Data Refinitiv mencatat, minyak jenis Brent melonjak ke angka US$83,21 per barel, menguat 0,87% dari posisi penutupan sebelumnya di US$82,49. Tak ketinggalan, minyak West Texas Intermediate (WTI) juga ikut menanjak 0,75% menjadi US$77,87 per barel dari US$77,29. Kenaikan ini melanjutkan tren positif setelah sehari sebelumnya kedua kontrak energi tersebut sudah melesat lebih dari US$3 per barel.

Minyak Menggila Tembus 83 Dolar Ada Apa
Gambar Istimewa : awsimages.detik.net.id

Sentimen utama yang memanaskan pasar datang dari Selat Hormuz. Iran bersama Oman dikabarkan tengah menggodok regulasi anyar yang berpotensi membatasi akses kapal-kapal yang dianggap tidak bersahabat untuk melintas di perairan tersebut.
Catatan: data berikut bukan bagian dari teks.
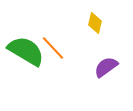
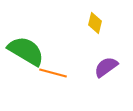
orange line: moved 25 px down; rotated 32 degrees counterclockwise
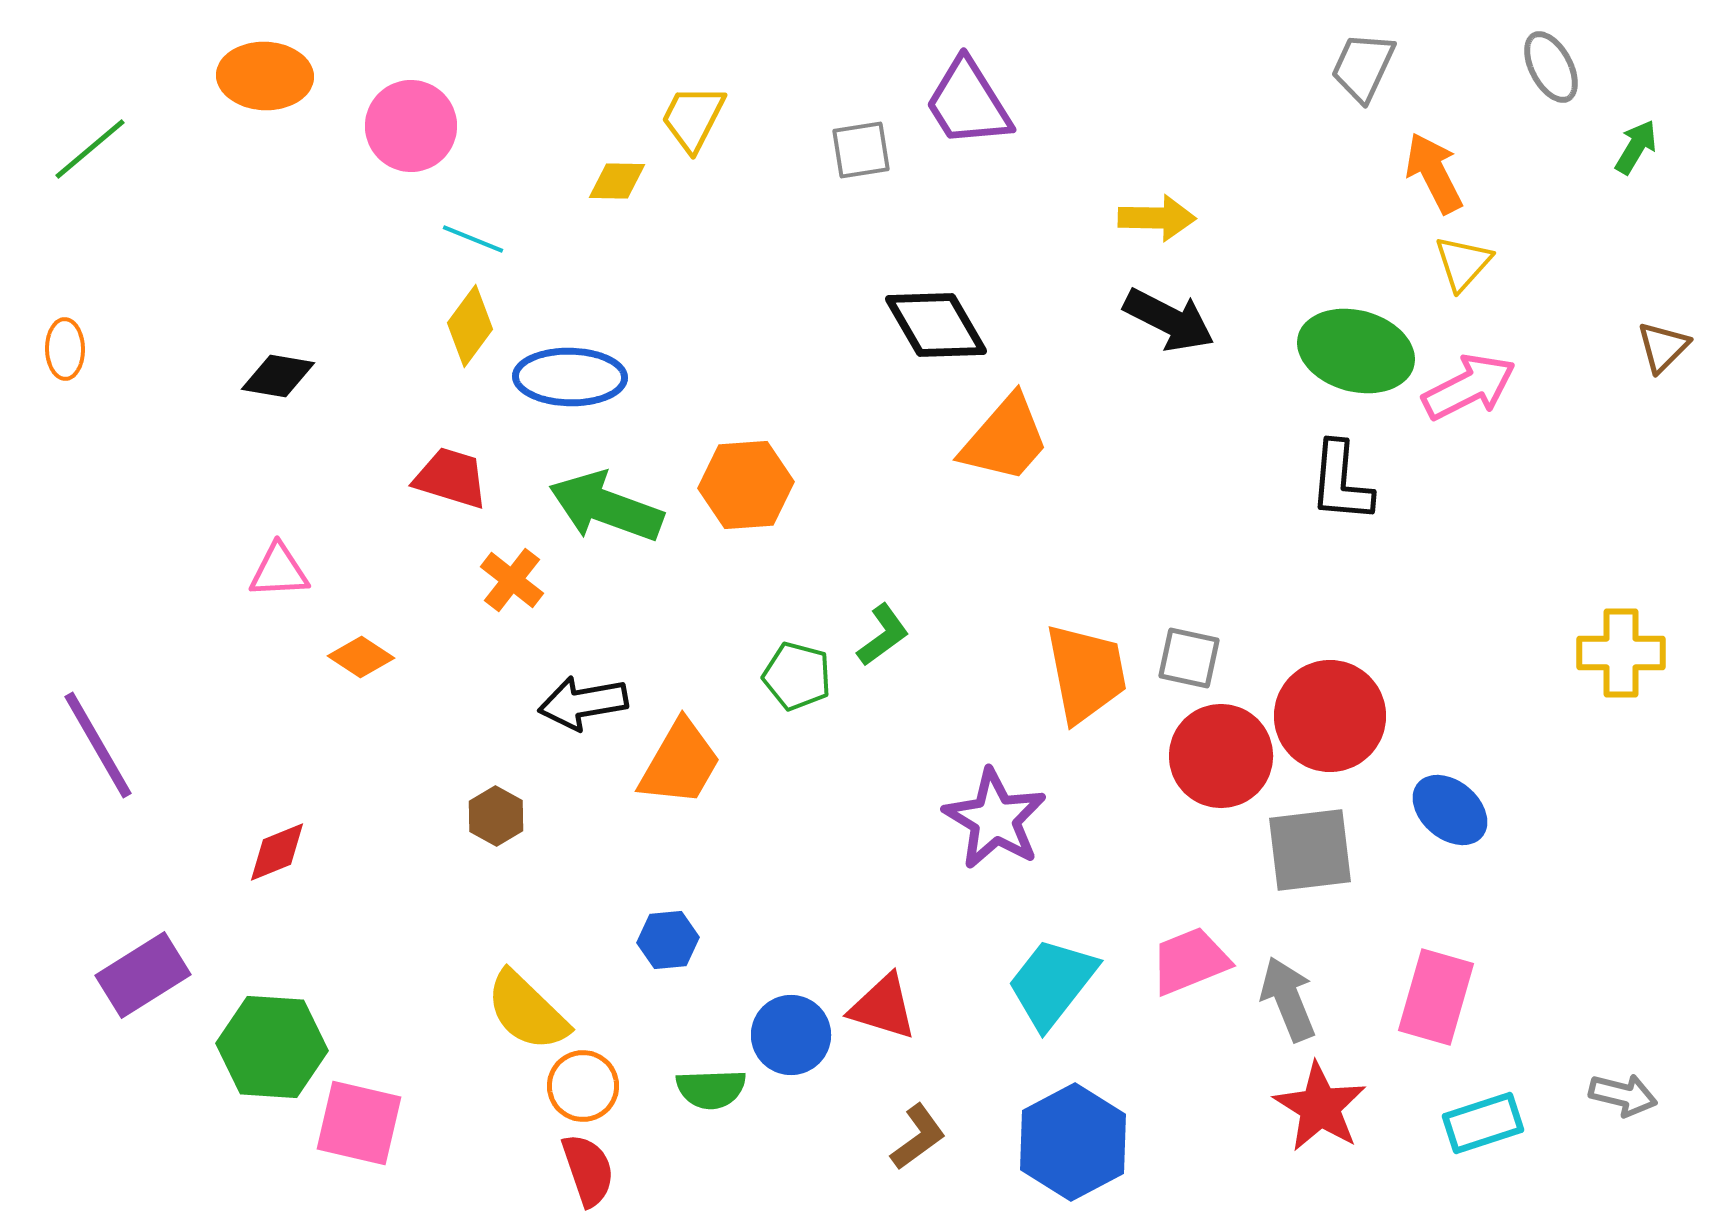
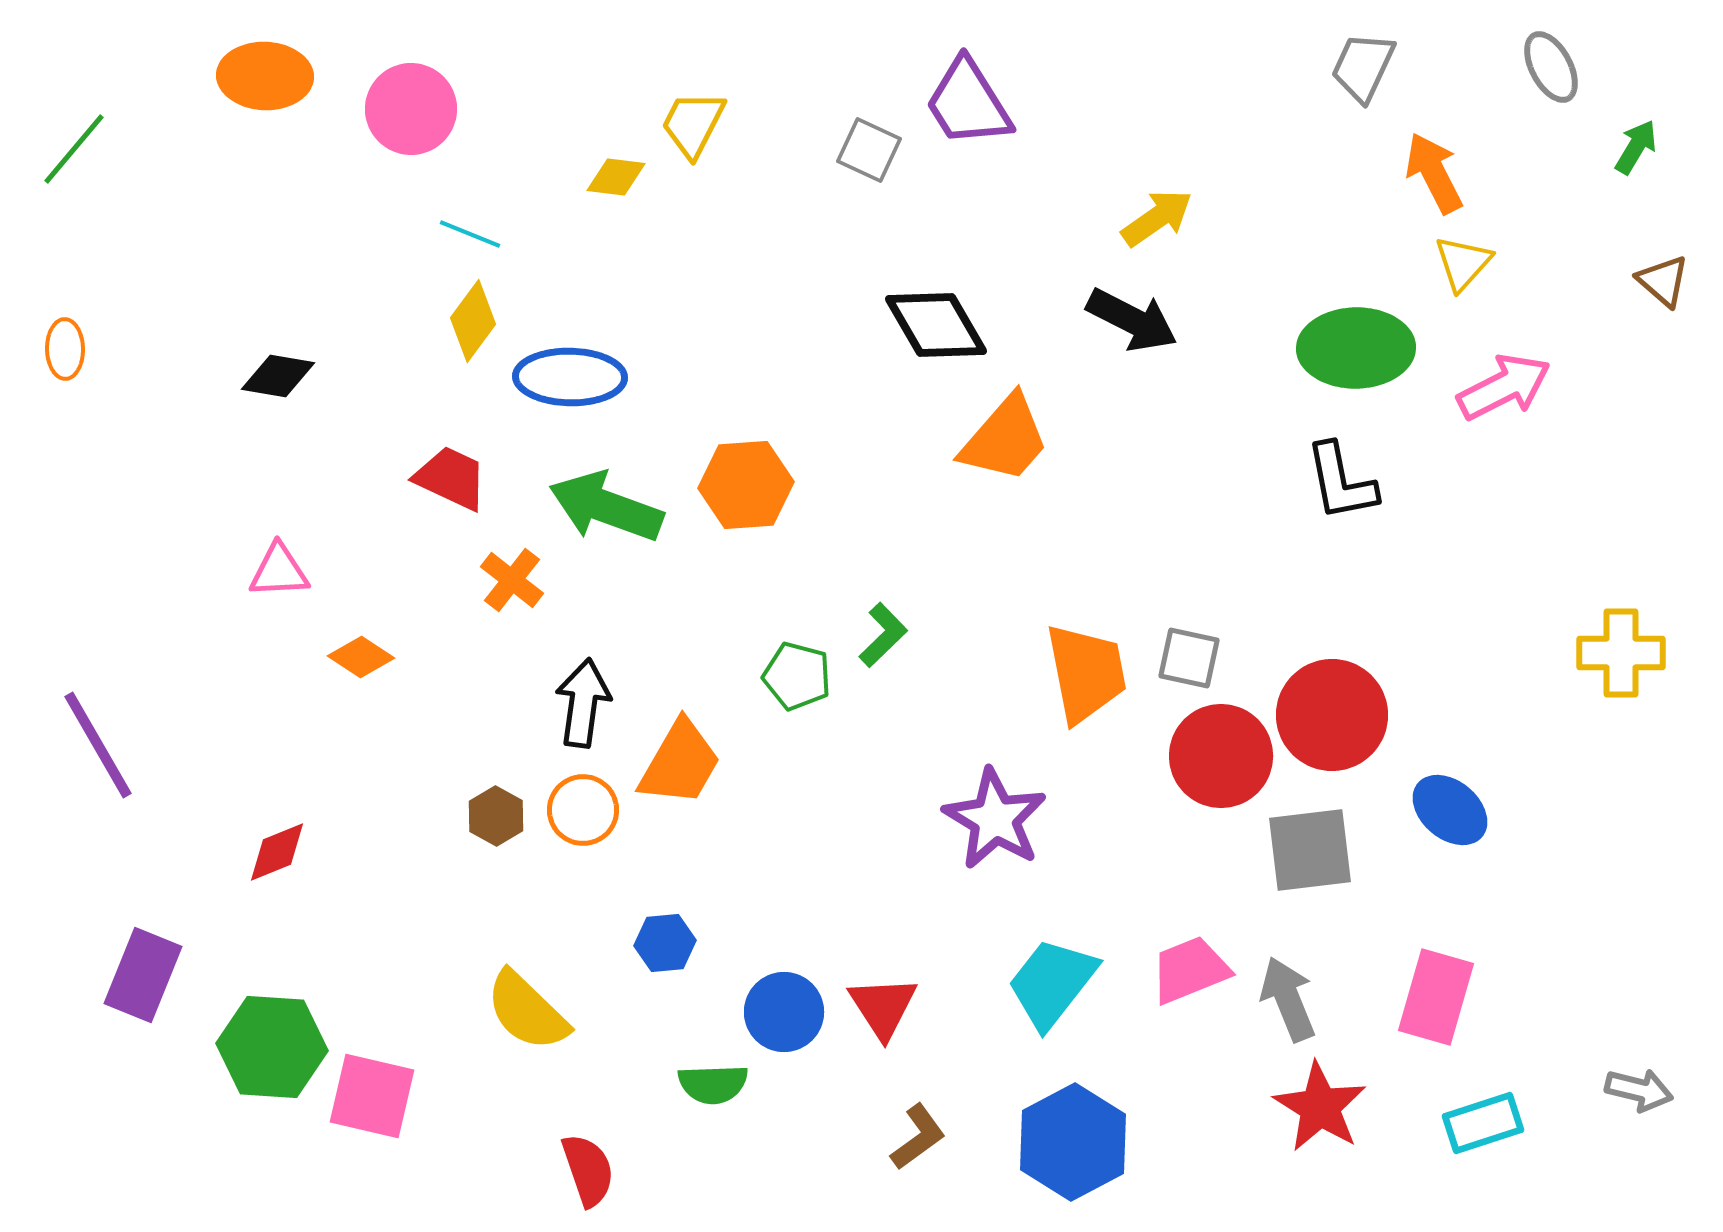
yellow trapezoid at (693, 118): moved 6 px down
pink circle at (411, 126): moved 17 px up
green line at (90, 149): moved 16 px left; rotated 10 degrees counterclockwise
gray square at (861, 150): moved 8 px right; rotated 34 degrees clockwise
yellow diamond at (617, 181): moved 1 px left, 4 px up; rotated 6 degrees clockwise
yellow arrow at (1157, 218): rotated 36 degrees counterclockwise
cyan line at (473, 239): moved 3 px left, 5 px up
black arrow at (1169, 320): moved 37 px left
yellow diamond at (470, 326): moved 3 px right, 5 px up
brown triangle at (1663, 347): moved 66 px up; rotated 34 degrees counterclockwise
green ellipse at (1356, 351): moved 3 px up; rotated 16 degrees counterclockwise
pink arrow at (1469, 387): moved 35 px right
red trapezoid at (451, 478): rotated 8 degrees clockwise
black L-shape at (1341, 482): rotated 16 degrees counterclockwise
green L-shape at (883, 635): rotated 8 degrees counterclockwise
black arrow at (583, 703): rotated 108 degrees clockwise
red circle at (1330, 716): moved 2 px right, 1 px up
blue hexagon at (668, 940): moved 3 px left, 3 px down
pink trapezoid at (1190, 961): moved 9 px down
purple rectangle at (143, 975): rotated 36 degrees counterclockwise
red triangle at (883, 1007): rotated 40 degrees clockwise
blue circle at (791, 1035): moved 7 px left, 23 px up
orange circle at (583, 1086): moved 276 px up
green semicircle at (711, 1089): moved 2 px right, 5 px up
gray arrow at (1623, 1095): moved 16 px right, 5 px up
pink square at (359, 1123): moved 13 px right, 27 px up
Rancangan aturan itu bahkan mencakup usulan denda fantastis hingga 20% dari nilai muatan bagi kapal yang melanggar.

Lebih jauh, Iran juga mengusulkan pungutan sekitar 5%-7% dari nilai kargo bagi setiap kapal yang melintasi Selat Hormuz. Sementara itu, Oman disebut-sebut mengusulkan tarif sekitar 3%, berbeda dengan Amerika Serikat yang menginginkan lalu lintas tetap bebas tanpa pungutan apa pun.

Rencana ini sontak memicu keraguan di kalangan pelaku pasar mengenai prospek normalisasi pengiriman minyak. Empat sumber industri yang dikutip Reuters mengungkapkan bahwa skema tersebut sulit diimplementasikan, mengingat adanya sanksi berat dari Amerika Serikat terhadap Iran serta klausul asuransi yang membatasi mekanisme pembayaran. Tim Waterer, analis pasar utama KCM Trade, menambahkan bahwa pasar masih skeptis terhadap efektivitas kesepakatan baru ini, mengingat upaya serupa di masa lalu hanya bersifat sementara. Kondisi ini secara tidak langsung memberikan dukungan kuat bagi harga minyak.
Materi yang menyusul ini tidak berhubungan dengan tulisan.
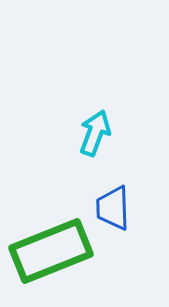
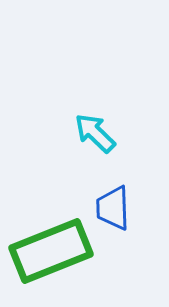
cyan arrow: rotated 66 degrees counterclockwise
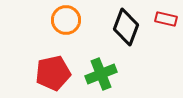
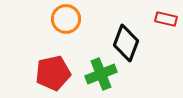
orange circle: moved 1 px up
black diamond: moved 16 px down
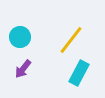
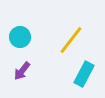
purple arrow: moved 1 px left, 2 px down
cyan rectangle: moved 5 px right, 1 px down
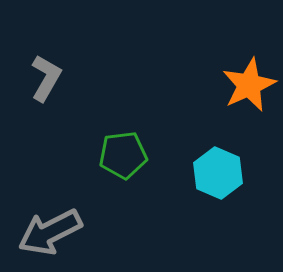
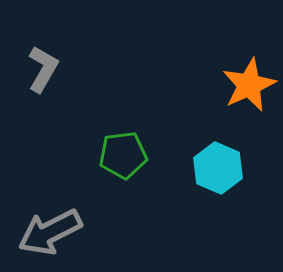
gray L-shape: moved 3 px left, 9 px up
cyan hexagon: moved 5 px up
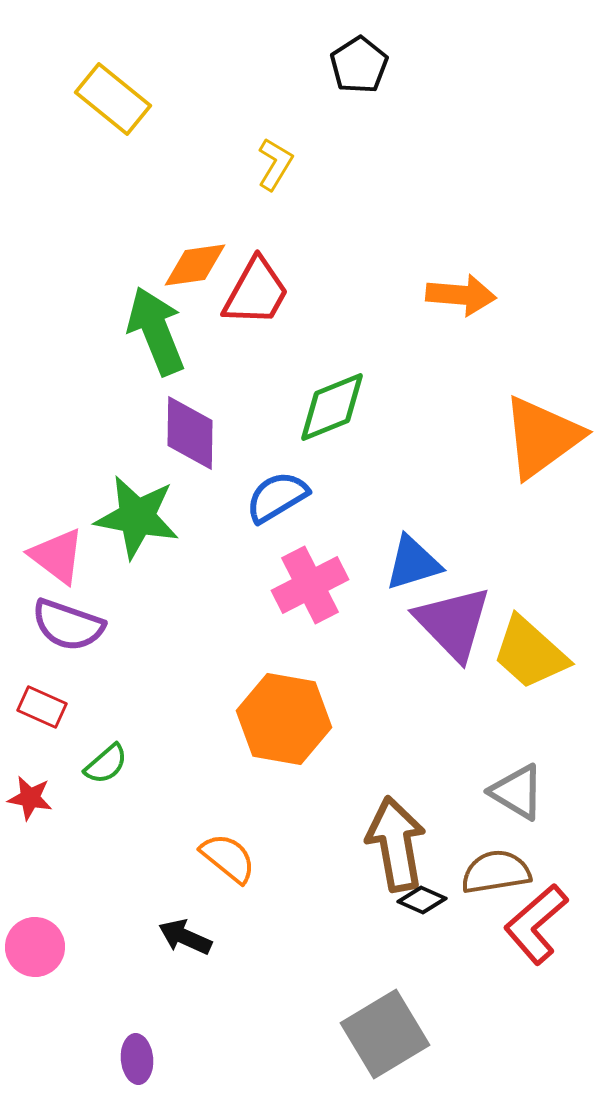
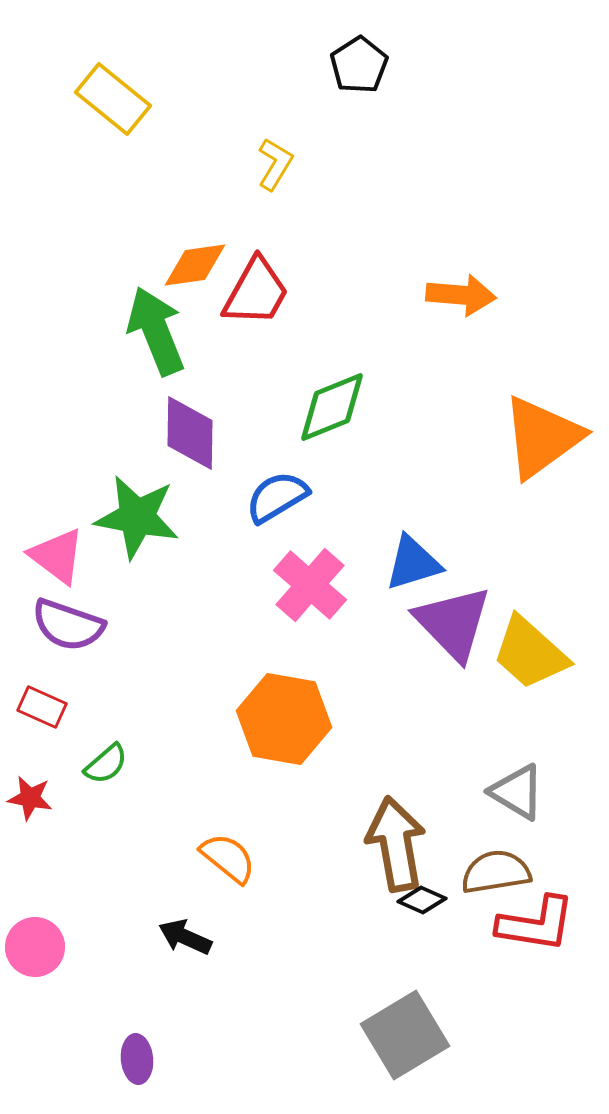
pink cross: rotated 22 degrees counterclockwise
red L-shape: rotated 130 degrees counterclockwise
gray square: moved 20 px right, 1 px down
Di sisi lain, bara ketegangan di kawasan Timur Tengah kembali menyala. Kelompok Houthi di Yaman mengklaim telah melancarkan serangan rudal dan drone ke posisi Saudi di wilayah Marib dan Hadramout pada Kamis lalu, menambah daftar panjang risiko geopolitik yang membayangi pasokan energi.

Sebelumnya, harga minyak sempat tertekan di awal pekan karena harapan akan solusi konflik yang berlangsung sejak akhir Februari. Namun, perkembangan terbaru ini justru membuat premi risiko geopolitik kembali meresap ke pasar. Akibatnya, harga Brent kembali kokoh di atas US$80 per barel, setelah sempat anjlok di bawah level tersebut untuk pertama kalinya sejak 13 Juli.

Meskipun Presiden Amerika Serikat Donald Trump menyuarakan keyakinan bahwa konflik akan segera berakhir, pelaku pasar tetap menanti kepastian mengenai implementasi aturan pelayaran di Selat Hormuz. Selama jalur strategis ini masih diselimuti ketidakpastian, volatilitas harga minyak diperkirakan akan terus tinggi.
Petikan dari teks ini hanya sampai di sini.